Individual Submission Summary
Share...

Direct link:

Taking Competitive Advantage: GANS and the Inherent Ethics of AI

Thu, September 5, 9:45 to 11:15am, Sheraton New Orleans Hotel, Floor: Four, Oak Alley

Abstract

Recent scholarship has convincingly demonstrated that artificial intelligence algorithms and other computational agents frequently, and perhaps inevitably, embed the social, cultural and political biases of their creators. While deep-learning systems cloak their conclusions in an apparent ability to self-correct and objectively iterate on their determinations, there are increasing indications that they ‘learn’ the mistakes of human systems all to well. Generative Adversarial Networks, or GANS, for example, utilize a pair of neural networks competing with one another to produce astonishing accuracy in previously difficult tasks from image and speech recognition to video analysis. In simple terms, they deploy a basic game scenario to develop techniques for decoding and manipulating images and other forms of media. Based on principles of competition and obfuscation, such systems have demonstrated themselves equally capable of both representation and misrepresentation, decoding the contents of real images and convincingly creating fake images that appear incredibly real.

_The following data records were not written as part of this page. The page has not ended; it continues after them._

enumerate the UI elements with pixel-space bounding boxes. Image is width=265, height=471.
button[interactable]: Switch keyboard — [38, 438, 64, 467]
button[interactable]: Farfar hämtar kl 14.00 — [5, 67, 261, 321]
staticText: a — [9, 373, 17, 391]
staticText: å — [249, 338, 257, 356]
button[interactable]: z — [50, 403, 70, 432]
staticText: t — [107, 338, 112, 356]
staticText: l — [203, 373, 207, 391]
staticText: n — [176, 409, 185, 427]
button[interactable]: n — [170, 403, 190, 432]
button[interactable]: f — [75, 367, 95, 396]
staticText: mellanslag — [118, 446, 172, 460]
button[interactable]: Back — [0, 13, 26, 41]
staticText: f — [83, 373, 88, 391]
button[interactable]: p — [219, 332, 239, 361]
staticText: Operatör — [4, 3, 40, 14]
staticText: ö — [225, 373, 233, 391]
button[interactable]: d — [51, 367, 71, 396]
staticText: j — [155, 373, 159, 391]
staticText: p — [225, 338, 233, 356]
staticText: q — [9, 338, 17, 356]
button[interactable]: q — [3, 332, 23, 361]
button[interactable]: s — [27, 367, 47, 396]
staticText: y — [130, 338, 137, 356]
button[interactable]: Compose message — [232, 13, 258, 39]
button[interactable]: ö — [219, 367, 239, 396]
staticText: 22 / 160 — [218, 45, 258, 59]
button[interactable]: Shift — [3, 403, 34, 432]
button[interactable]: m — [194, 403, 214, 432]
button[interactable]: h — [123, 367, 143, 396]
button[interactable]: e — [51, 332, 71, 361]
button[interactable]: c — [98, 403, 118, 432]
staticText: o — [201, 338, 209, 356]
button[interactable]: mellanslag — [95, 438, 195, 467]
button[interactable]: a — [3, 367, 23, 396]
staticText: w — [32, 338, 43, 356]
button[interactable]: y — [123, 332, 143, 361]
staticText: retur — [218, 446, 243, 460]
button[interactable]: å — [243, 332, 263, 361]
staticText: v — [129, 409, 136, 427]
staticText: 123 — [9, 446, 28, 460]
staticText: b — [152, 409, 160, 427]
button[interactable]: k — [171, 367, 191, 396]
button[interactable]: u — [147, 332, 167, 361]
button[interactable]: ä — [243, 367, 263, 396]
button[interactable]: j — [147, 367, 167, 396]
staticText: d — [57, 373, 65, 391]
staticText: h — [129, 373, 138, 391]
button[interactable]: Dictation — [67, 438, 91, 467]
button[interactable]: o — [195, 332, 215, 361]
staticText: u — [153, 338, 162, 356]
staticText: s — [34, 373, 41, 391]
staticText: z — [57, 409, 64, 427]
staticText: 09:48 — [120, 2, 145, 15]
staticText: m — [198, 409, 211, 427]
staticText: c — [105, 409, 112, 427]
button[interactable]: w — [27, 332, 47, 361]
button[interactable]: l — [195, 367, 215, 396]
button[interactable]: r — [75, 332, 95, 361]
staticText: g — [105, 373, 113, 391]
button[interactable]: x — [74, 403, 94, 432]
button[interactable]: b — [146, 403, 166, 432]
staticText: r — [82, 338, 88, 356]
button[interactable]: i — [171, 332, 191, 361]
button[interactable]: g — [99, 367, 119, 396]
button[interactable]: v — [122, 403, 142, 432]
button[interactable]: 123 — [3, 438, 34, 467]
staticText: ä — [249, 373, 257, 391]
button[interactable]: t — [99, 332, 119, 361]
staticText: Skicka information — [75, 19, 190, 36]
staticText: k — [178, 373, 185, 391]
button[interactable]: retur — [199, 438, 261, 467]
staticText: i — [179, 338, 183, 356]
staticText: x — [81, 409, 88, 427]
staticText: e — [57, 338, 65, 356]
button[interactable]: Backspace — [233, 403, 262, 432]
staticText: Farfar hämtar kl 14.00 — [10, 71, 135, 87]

In the process they have also provided their creators and the companies who fund this research with an incredible, if opaque, competitive advantage.

This paper will argue that GANS and other ai technologies currently being developed for analyzing information and media are a direct product of the socio-technical assemblages at work in the research centers which develop them (Silicon Valley and elsewhere.) While the ethics of automation and unemployment have been laid at the feet of the industries who deploy these technologies, less discussed are the ethics reflected in the technologies themselves.